# Getting ready to finish out my first house by myself.



## Bigdaddypill (Dec 1, 2013)

Next week i have my first house to finish out, i have always worked close with someone learning all the ropes. I guess they feel i'm ready. I don't really feel that way, nervous as hell.  Any words of advice would be great.


----------



## P.A. ROCKER (Jul 15, 2011)

It sounds like you have more experience than I did when I did my first solo:yes:. Don't drop mud on the floors.


----------



## boco (Oct 29, 2010)

First house. Make sure to have lights in all the rooms you are working in. Check all butts and seams with a straight edge. Before doing final coat try to touch up any scratches, lap marks or air bubbles. When in doubt skim again. The wider the better.


----------



## moore (Dec 2, 2010)

You'll do just fine Bigdady....:yes: Your boss believes in your abilities !
That's something to be proud of...Like PA said ...keep it neat!


----------



## moore (Dec 2, 2010)

boco said:


> First house. Make sure to have lights in all the rooms you are working in. Check all butts and seams with a straight edge. Before doing final coat try to touch up any scratches, lap marks or air bubbles. When in doubt skim again. The wider the better.
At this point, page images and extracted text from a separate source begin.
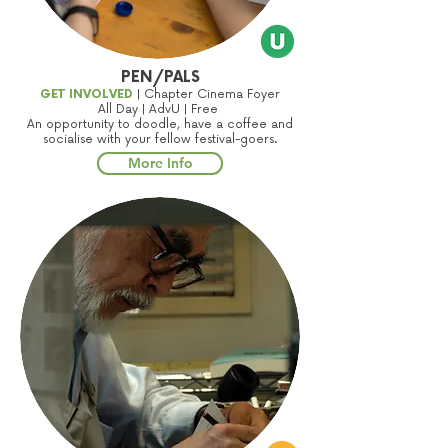
PEN/PALS
GET INVOLVED
| Chapter Cinema Foyer
All Day | AdvU | Free
An opportunity to doodle, have a coffee and
socialise with your fellow festival-goers.
More Info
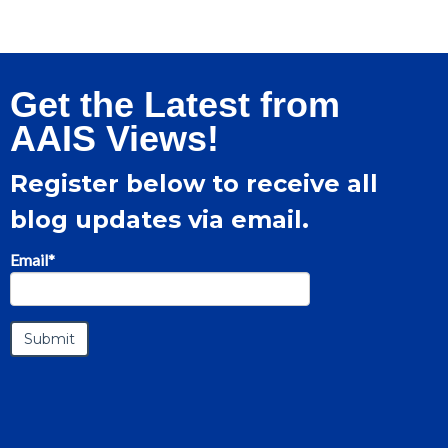
Get the Latest from
AAIS Views!
Register below to receive all
blog updates via email.
Email
*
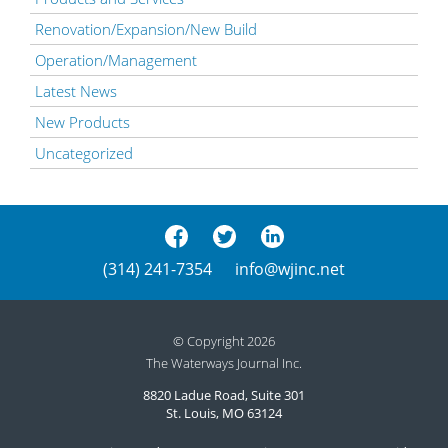
Renovation/Expansion/New Build
Operation/Management
Latest News
New Products
Uncategorized
(314) 241-7354
info@wjinc.net
© Copyright 2026
The Waterways Journal Inc.
8820 Ladue Road, Suite 301
St. Louis, MO 63124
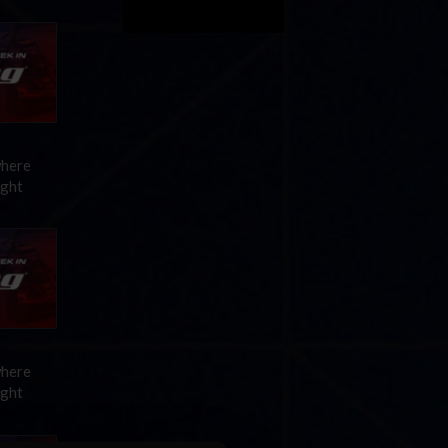
where
ight
where
ight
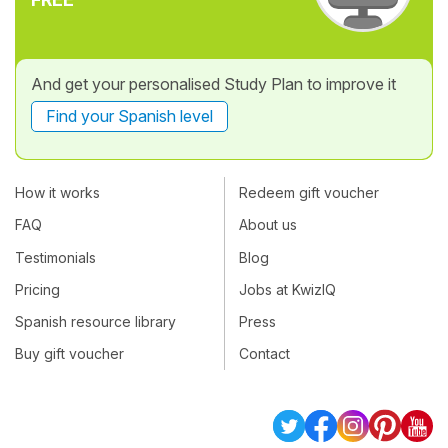
And get your personalised Study Plan to improve it
Find your Spanish level
How it works
Redeem gift voucher
FAQ
About us
Testimonials
Blog
Pricing
Jobs at KwizIQ
Spanish resource library
Press
Buy gift voucher
Contact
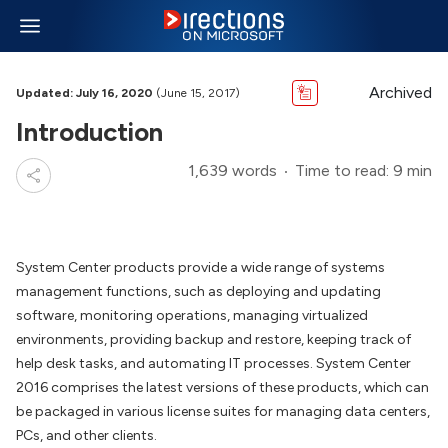
Archived
Updated: July 16, 2020
(June 15, 2017)
Introduction
1,639 words
Time to read: 9 min
System Center products provide a wide range of systems
management functions, such as deploying and updating
software, monitoring operations, managing virtualized
environments, providing backup and restore, keeping track of
help desk tasks, and automating IT processes. System Center
2016 comprises the latest versions of these products, which can
be packaged in various license suites for managing data centers,
PCs, and other clients.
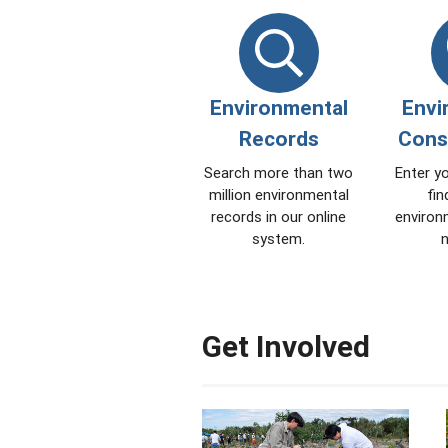
Environmental
Envi
Records
Cons
Search more than two
Enter y
million environmental
fin
records in our online
environ
system.
n
Get Involved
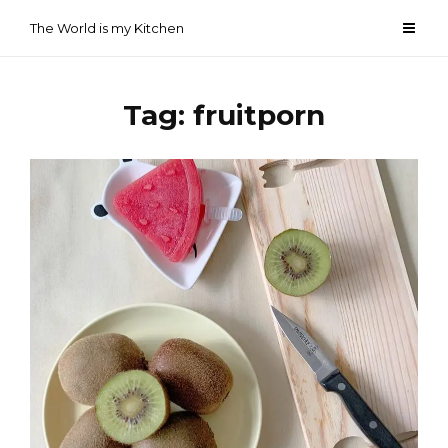
Skip
The World is my Kitchen
to
content
Tag:
fruitporn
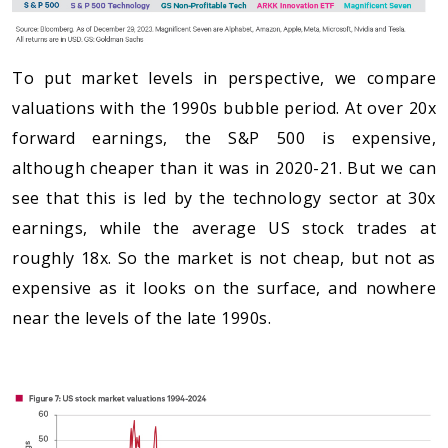
To put market levels in perspective, we compare
valuations with the 1990s bubble period. At over 20x
forward earnings, the S&P 500 is expensive,
although cheaper than it was in 2020-21. But we can
see that this is led by the technology sector at 30x
earnings, while the average US stock trades at
roughly 18x. So the market is not cheap, but not as
expensive as it looks on the surface, and nowhere
near the levels of the late 1990s.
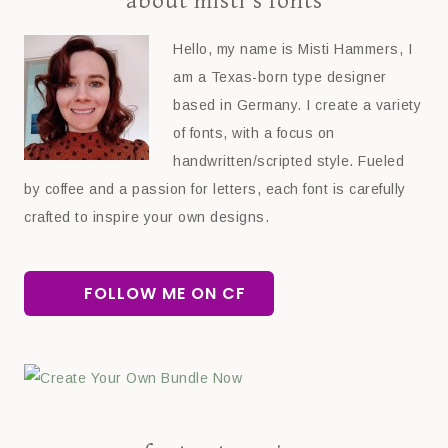
about misti’s fonts
Hello, my name is Misti Hammers, I
am a Texas-born type designer
based in Germany. I create a variety
of fonts, with a focus on
handwritten/scripted style. Fueled
by coffee and a passion for letters, each font is carefully
crafted to inspire your own designs.
FOLLOW ME ON CF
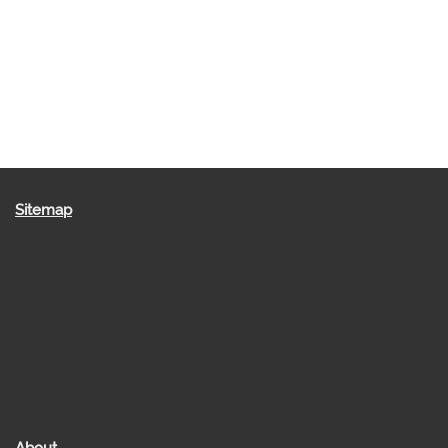
Sitemap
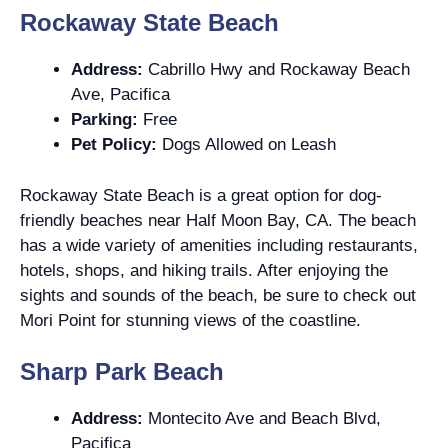
Rockaway State Beach
Address:
Cabrillo Hwy and Rockaway Beach
Ave, Pacifica
Parking:
Free
Pet Policy:
Dogs Allowed on Leash
Rockaway State Beach is a great option for dog-
friendly beaches near Half Moon Bay, CA. The beach
has a wide variety of amenities including restaurants,
hotels, shops, and hiking trails. After enjoying the
sights and sounds of the beach, be sure to check out
Mori Point for stunning views of the coastline.
Sharp Park Beach
Address:
Montecito Ave and Beach Blvd,
Pacifica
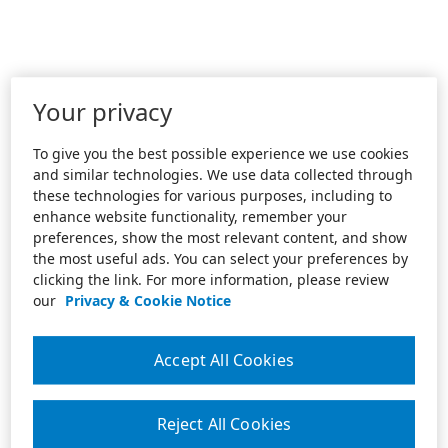
Your privacy
To give you the best possible experience we use cookies
and similar technologies. We use data collected through
these technologies for various purposes, including to
enhance website functionality, remember your
preferences, show the most relevant content, and show
the most useful ads. You can select your preferences by
clicking the link. For more information, please review
our
Privacy & Cookie Notice
Accept All Cookies
Reject All Cookies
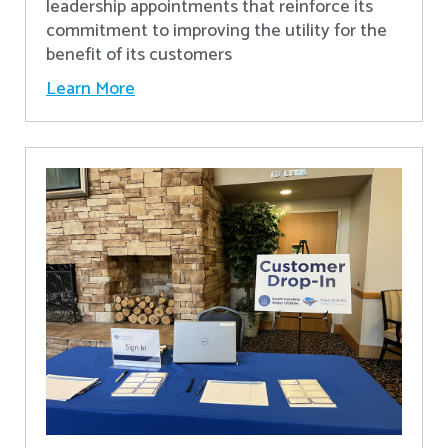
leadership appointments that reinforce its
commitment to improving the utility for the
benefit of its customers
Learn More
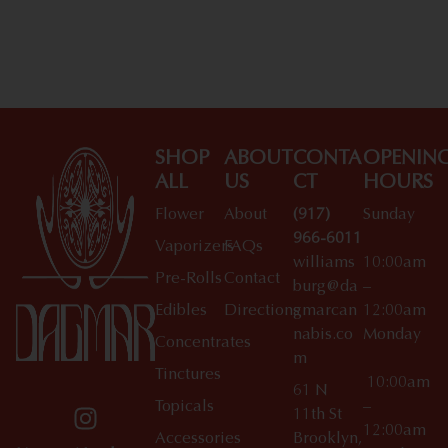
SHOP
ABOUT
CONTA
OPENIN
ALL
US
CT
HOURS
Flower
About
(917)
Sunday
966-6011
Vaporizers
FAQs
williams
10:00am
Pre-Rolls
Contact
burg@da
–
Edibles
Directions
gmarcan
12:00am
nabis.co
Monday
Concentrates
m
Tinctures
10:00am
61 N
Topicals
–
11th St
12:00am
Accessories
Brooklyn,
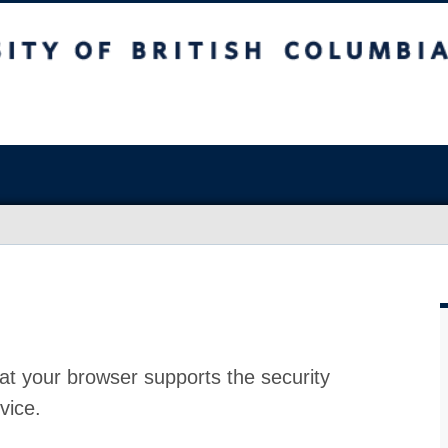
at your browser supports the security
vice.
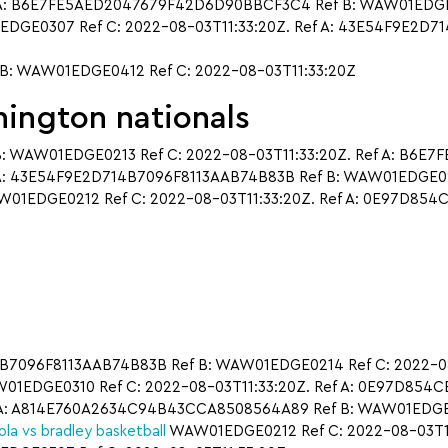
A: B6E7FE5AED2047679F42D6D90BBCF3C4 Ref B: WAW01EDGE0310
DGE0307 Ref C: 2022-08-03T11:33:20Z. Ref A: 43E54F9E2D
: WAW01EDGE0412 Ref C: 2022-08-03T11:33:20Z
ington nationals
: WAW01EDGE0213 Ref C: 2022-08-03T11:33:20Z. Ref A: B6E
A: 43E54F9E2D714B7096F8113AAB74B83B Ref B: WAW01EDGE0214
1EDGE0212 Ref C: 2022-08-03T11:33:20Z. Ref A: 0E97D85
14B7096F8113AAB74B83B Ref B: WAW01EDGE0214 Ref C: 2022-08-
EDGE0310 Ref C: 2022-08-03T11:33:20Z. Ref A: 0E97D854
A: A814E760A2634C94B43CCA8508564A89 Ref B: WAW01EDGE021
ola vs bradley basketball
WAW01EDGE0212 Ref C: 2022-08-03T11:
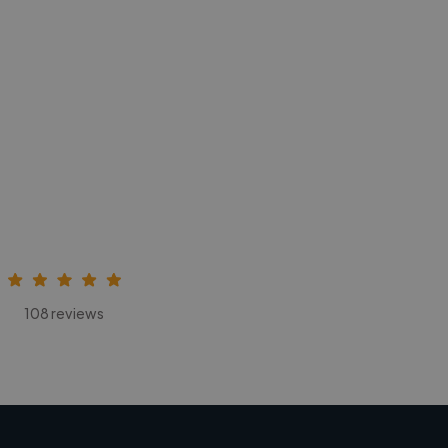
108 reviews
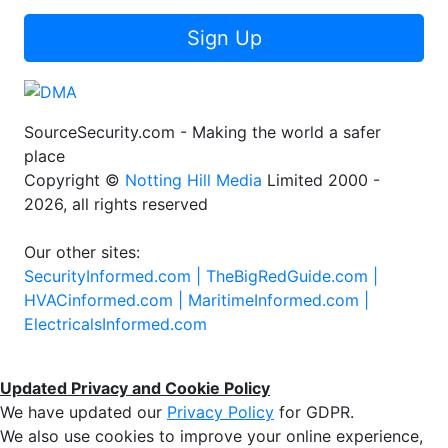
Sign Up
SourceSecurity.com - Making the world a safer
place
Copyright ©
Notting Hill Media
Limited 2000 -
2026, all rights reserved
Our other sites:
SecurityInformed.com |
TheBigRedGuide.com |
HVACinformed.com |
MaritimeInformed.com |
ElectricalsInformed.com
Updated Privacy and Cookie Policy
We have updated our
Privacy Policy
for GDPR.
We also use cookies to improve your online experience,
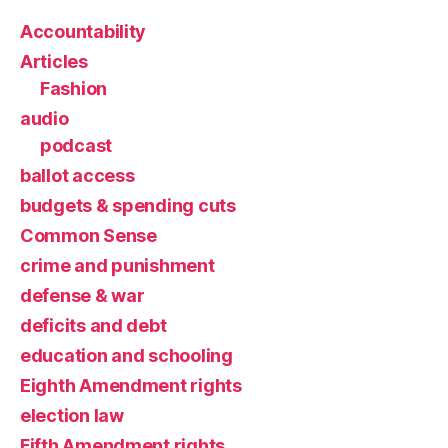
Accountability
Articles
Fashion
audio
podcast
ballot access
budgets & spending cuts
Common Sense
crime and punishment
defense & war
deficits and debt
education and schooling
Eighth Amendment rights
election law
Fifth Amendment rights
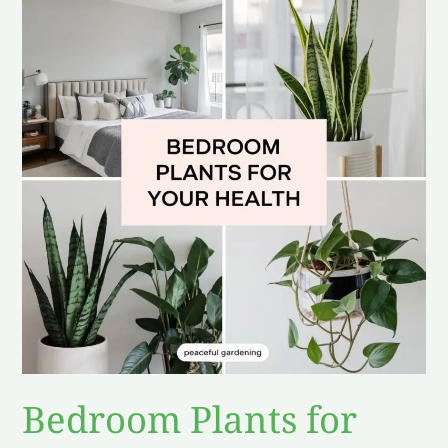
Plants
for
Your
Health
Bedroom Plants for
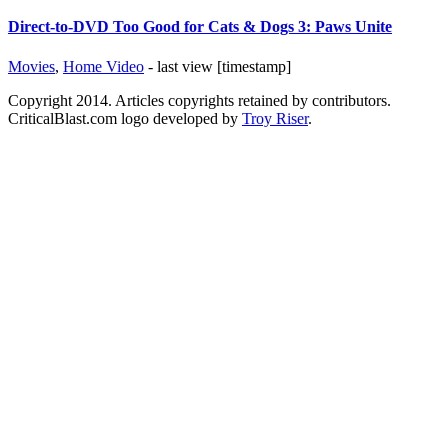
Direct-to-DVD Too Good for Cats & Dogs 3: Paws Unite
Movies
,
Home Video
- last view [timestamp]
Copyright 2014. Articles copyrights retained by contributors.
CriticalBlast.com logo developed by
Troy Riser
.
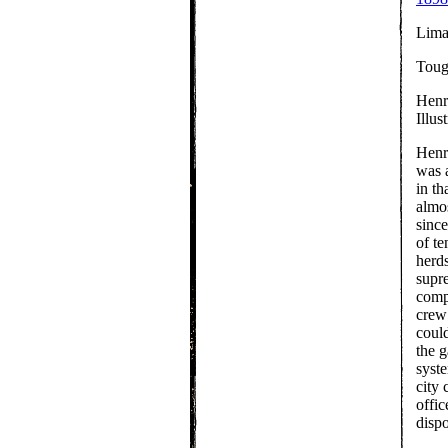
Lima
Toug
Henr
Illu
Henr
was 
in th
almo
since
of te
herd
supre
compl
crew 
could
the 
syste
city 
offic
dispo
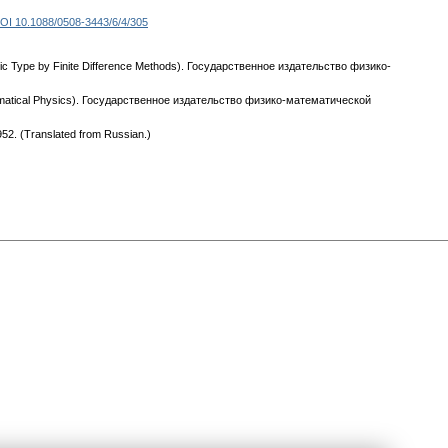
OI 10.1088/0508-3443/6/4/305
abolic Type by Finite Difference Methods). Государственное издательство физико-
 Mathematical Physics). Государственное издательство физико-математической
1952. (Translated from Russian.)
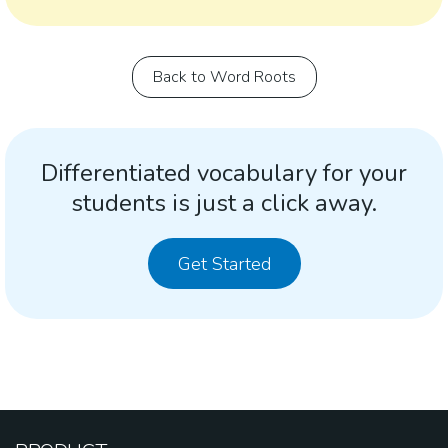
Back to Word Roots
Differentiated vocabulary for your
students is just a click away.
Get Started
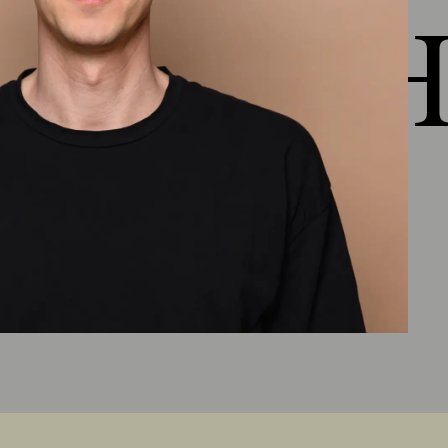
 HEJ H
Chapter 5: Healthy Properties
Outlook lesson 5
(
3:50
)
Material presentation Healthy
properties
(
1:34
)
More filter criteria
(
1:43
)
Ecological material knowledge
(
1:51
)
Lesson 5 summary
(
3:49
)
Chapter 6: Healthy raw
materials
Outlook lesson 6
(
5:10
)
Natural fibers/natural textiles, floor coverings
and new developments
(
8:13
)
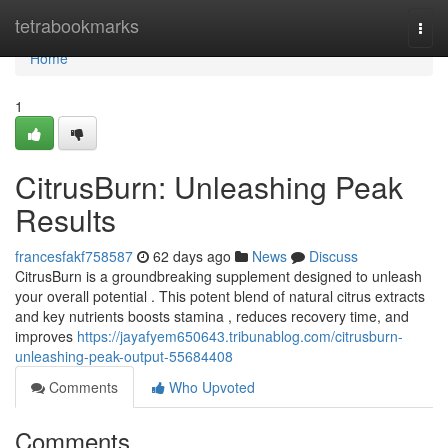
Home
tetrabookmarks
Togg
navi
Home
1
CitrusBurn: Unleashing Peak
Results
francesfakf758587
62 days ago
News
Discuss
CitrusBurn is a groundbreaking supplement designed to unleash
your overall potential . This potent blend of natural citrus extracts
and key nutrients boosts stamina , reduces recovery time, and
improves
https://jayafyem650643.tribunablog.com/citrusburn-
unleashing-peak-output-55684408
Comments
Who Upvoted
Comments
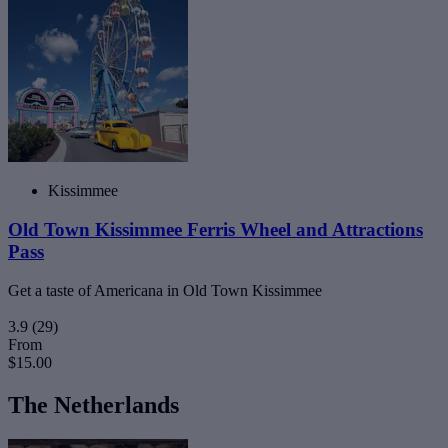
Kissimmee
Old Town Kissimmee Ferris Wheel and Attractions
Pass
Get a taste of Americana in Old Town Kissimmee
3.9
(29)
From
$15.00
The Netherlands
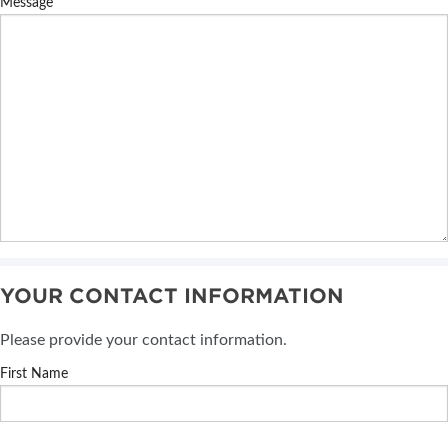
Message
YOUR CONTACT INFORMATION
Please provide your contact information.
First Name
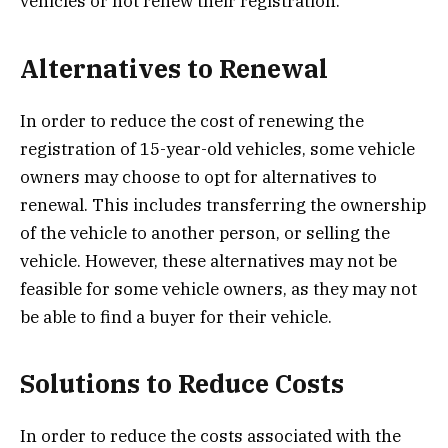
vehicles or not renew their registration.
Alternatives to Renewal
In order to reduce the cost of renewing the
registration of 15-year-old vehicles, some vehicle
owners may choose to opt for alternatives to
renewal. This includes transferring the ownership
of the vehicle to another person, or selling the
vehicle. However, these alternatives may not be
feasible for some vehicle owners, as they may not
be able to find a buyer for their vehicle.
Solutions to Reduce Costs
In order to reduce the costs associated with the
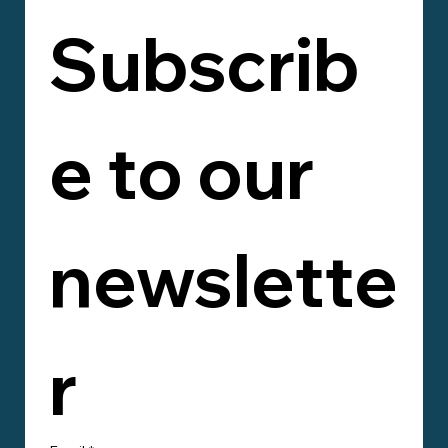
Subscrib
e to our 
newslette
r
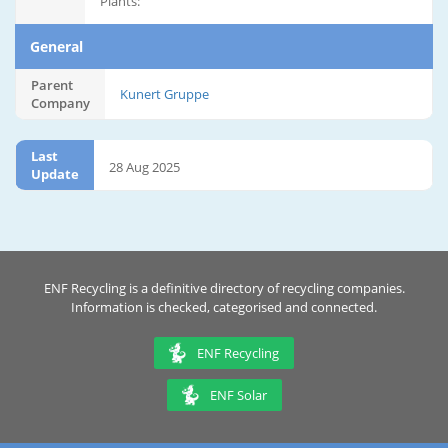
Plants:
General
Parent
Kunert Gruppe
Company
Last
28 Aug 2025
Update
ENF Recycling is a definitive directory of recycling companies.
Information is checked, categorised and connected.
ENF Recycling
ENF Solar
Good point Boco....I kick a 500 watt halogen around from tape to sand day.


----------



## boco (Oct 29, 2010)

Can never have enough lights. I normally have GC put pigtails in bathrooms and by front door (Foyer). Then always have 500 watt work lights as I go. Like I tell my guys unless you are wearing a cape and a utility belt I am gonna assume your not batman.:thumbsup:


----------



## JustMe (Apr 17, 2009)

If you've done, or know how to do, everything to finish a house, then you know how to do it.

I'd think about putting in the hours at the beginning as much as you can, so you don't feel as pressured throughout the job, and can have a bit of time at the end to tweak anything you might want to.


----------



## Toontowntaper (Dec 16, 2012)

Don't forget all the steps and don't try to rush it... With time it gets faster but put in the hours and make sure not to jump around focus on one wall and follow it around the house

Don't bounce around wall to wall and yes plenty of light. Spend a little time at the end of the day to scrap up mud that's dropped. It will impress the boss. 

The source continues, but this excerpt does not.